[Saved data entries]
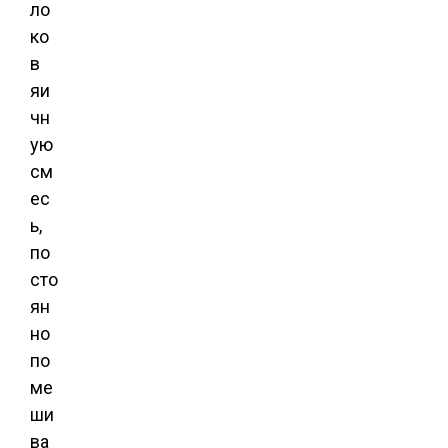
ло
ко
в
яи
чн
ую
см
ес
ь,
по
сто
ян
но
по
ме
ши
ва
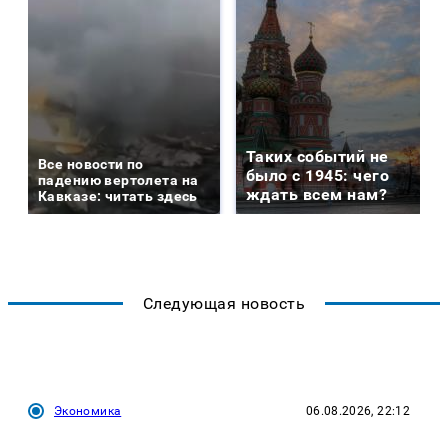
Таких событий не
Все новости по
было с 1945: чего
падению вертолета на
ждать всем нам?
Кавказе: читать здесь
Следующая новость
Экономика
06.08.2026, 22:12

#### Exercise requirements:
Exclude the images and copy every record above exactly.

#### Task answer:
ло
ко
в
яи
чн
ую
см
ес
ь,
по
сто
ян
но
по
ме
ши
ва
Таких событий не
Все новости по
было с 1945: чего
падению вертолета на
ждать всем нам?
Кавказе: читать здесь
Следующая новость
Экономика
06.08.2026, 22:12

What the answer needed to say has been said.